2019年08月16日

このお盆休みを利用して本を読みました。

その本は、「明日から役立つ 認知症のかんたん診断と治療」著者は誠弘会 池袋病院 脳神経外科部長 平川亘 医師です。

この本は、中を読んでいるとプライマリケア医師を対象に書かれたものらしいですが、何故か歯医者の私が興味をそそられてアマゾンでかいました。

 

先月、某国立大学の歯科で摂食嚥下分野の准教授をされている歯科医師の講演会に参加しました。その時、受講者ひとりひとりに質問していくかたちのとてもユニークな講演会でその中で私への質問がこの認知症にかんする質問でした。

それは

抗認知症薬は、日本では大きく分けて4種類のものが認可されています。

そのうちの3つは脳内の物質であるアセチルコリンを増やそうとする薬です。

その代表がアリセプトという薬です。

もうひとつの脳内の物質はドパミン(その他にもあります)です。

ドパミンが少なくなる病気がパーキンソン病です。パーキンソン病になれば、摂食嚥下障害がおきやすくなります。

また、嚥下反射、咳反射をおこす物質であるサブスタンスPは、ドパミンが減れば同時に減ります。その点でも摂食嚥下障害をおこしやすくなります。

 

ということで、この准教授の歯科医師先生の私への質問は

「認知症患者さんで、アリセプトなどの抗認知症薬が多すぎるとどうなるでしょうか?」

でした。

アセチルコリンとドパミンはあるバランスを持って脳内に存在しますので、過剰なアセチルコリンはドパミンをへらします。

つまり、ドパミンがすくなければ、摂食嚥下障害や、パーキンソン病みたいな症状が出やすくなるということで、質問自体は、摂食嚥下の勉強をしている歯科医師ならだれでも知っている簡単な質問でした。
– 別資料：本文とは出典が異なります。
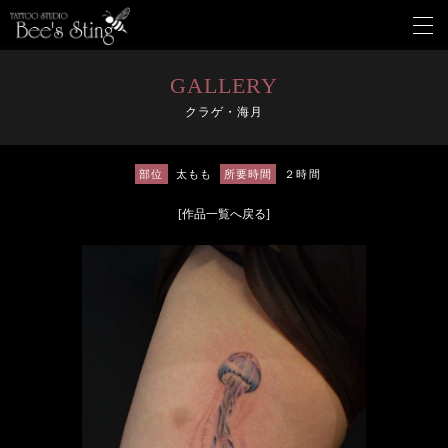
メ
ニ
ュ
ー
GALLERY
を
クラゲ・海月
開
く
部位
太もも
所要時間
２時間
つまり、過剰な抗認知症薬が摂食嚥下機能を低下させたり、摂食嚥下障害の原因になることがある可能性について話をされていました。(講演会でのこの話題の話は2分ぐらいでしたが)

 

「明日から役立つ 認知症のかんたん診断と治療」著者は誠弘会 池袋病院 脳神経外科部長 平川亘 医師は、この准教授の歯科医師先生の話の延長線上のことが書かれていました。
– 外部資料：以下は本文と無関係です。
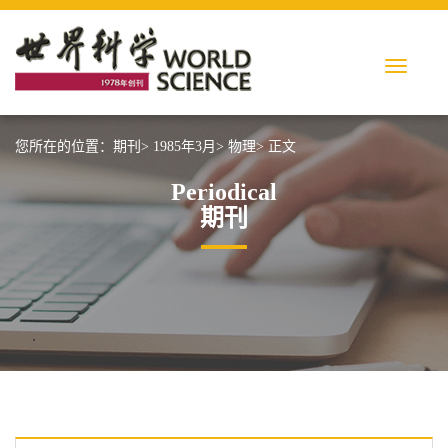
您所在的位置：
期刊>
1985年3月>
物理>
正文
Periodical
期刊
そもそも、認知症を専門にしている医師は、どう考えているのか知りたくてこの本を読みました。

面白かったのは、この平川亘医師は、認知症の治療の医師としては、主流派ではないかもしれませんが

この過剰な抗認知症薬について、そしてその使い方について、時には過激なことがたくさんかかれていました。
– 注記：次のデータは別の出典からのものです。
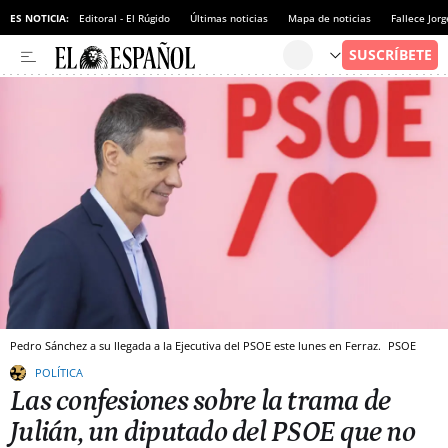
ES NOTICIA:
Editoral - El Rúgido
Últimas noticias
Mapa de noticias
Fallece Jor
Pedro Sánchez a su llegada a la Ejecutiva del PSOE este lunes en Ferraz.
PSOE
POLÍTICA
Las confesiones sobre la trama de
Julián, un diputado del PSOE que no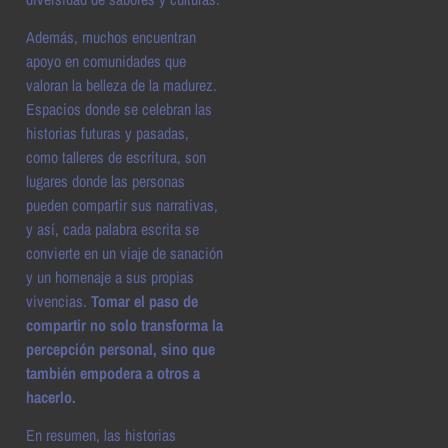
Además, muchos encuentran
apoyo en comunidades que
valoran la belleza de la madurez.
Espacios donde se celebran las
historias futuras y pasadas,
como talleres de escritura, son
lugares donde las personas
pueden compartir sus narrativas,
y así, cada palabra escrita se
convierte en un viaje de sanación
y un homenaje a sus propias
vivencias.
Tomar el paso de
compartir no solo transforma la
percepción personal, sino que
también empodera a otros a
hacerlo.
En resumen, las historias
摂食嚥下機能についてより、歩行や活動性、QOL(生活の質、つまり患者さんのトータルな幸せ)について重きが置かれていましたが

ということで、面白い本でした。

最後に

歯科的な問題としては、認知症の薬を増量する時、薬の副作用で患者さんが吐き気がして、その吐き気、嘔吐の為、入れ歯をなくすることがあります。